2. Çoğaltma ve serbest bırakma oranları
   1. Kontrol kafeslerine haftalık 60 WT pupa (30 erkek ve 30 kadın) ekleyin.
   2. 1:1 oranını korumak için, her bir kafese haftalık 30 transgenik erkek pupası ve 60 (30 erkek ve 30 kadın) WT pupa ekleyin.
   3. 1:0.1 oranını korumak için, her bir kafese haftalık 300 transgenik erkek pupası ve 60 (30 erkek ve 30 kadın) WT pupa ekleyin.
      NOT: Kafeslere yabani sivrisineklerin sürekli eklenmesi, yaşa bağlı yetişkin ölümleri nedeniyle haftalık olarak azalması beklenen kafes yoğunluğunu korur.
3. Fenotiplerin taranır
   1. Rastgele her kafesten toplam 300 larva seçin.
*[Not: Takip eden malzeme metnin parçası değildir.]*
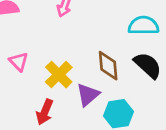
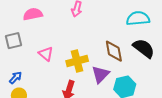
yellow cross: (59, 75) -> (77, 61), turned 35

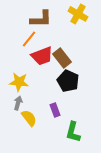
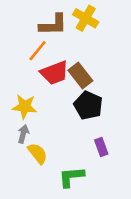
yellow cross: (78, 14) -> (86, 18), moved
purple rectangle: (55, 110) -> (101, 147), moved
green L-shape: (73, 132) -> (71, 177), moved, turned 70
Floresan filtrelerle donatılmış bir stereo mikroskop kullanımı ile larva ve pupal aşamalarında floresan baskın belirtecin ekspresyöneti için ekran ve elde eden yetişkinlerin cinsiyetini puanlamak (Şekil 3).
      NOT: Fenotipik tarama, sivrisineklere entegre transgene yapısında bulunan baskın işaretleyiciye bağlı olacaktır (örneğin, Discosoma sp. kırmızı floresan protein [DsRed], siyan floresan protein [CFP], yeşil floresan protein [GFP]) ve ifadesini yönlendiren organizatörde (sivrisinek transgenezinde en çok kullanılan, gözlerde ve sinir kordonunda 3xP3 promotör sürüş ifadesidir).
   2. Deneysel tasarımda tanımlanan sonuç parametrelerinin gerektirdiği kadar nesil boyunca bu protokolü izleyin.
      NOT: Deneme genellikle tüm sivrisineklerde transjenin en az bir kopyası olduğunda (baskın floresan işaretleyicinin varlığına göre belirlenir) veya bir kafesteki transgenik-WT sivrisineklerinin oranı stabilize edildiğinde ve birkaç (3-5) nesilden sonra büyük ölçüde dalgalanmadığında sonlandırılır.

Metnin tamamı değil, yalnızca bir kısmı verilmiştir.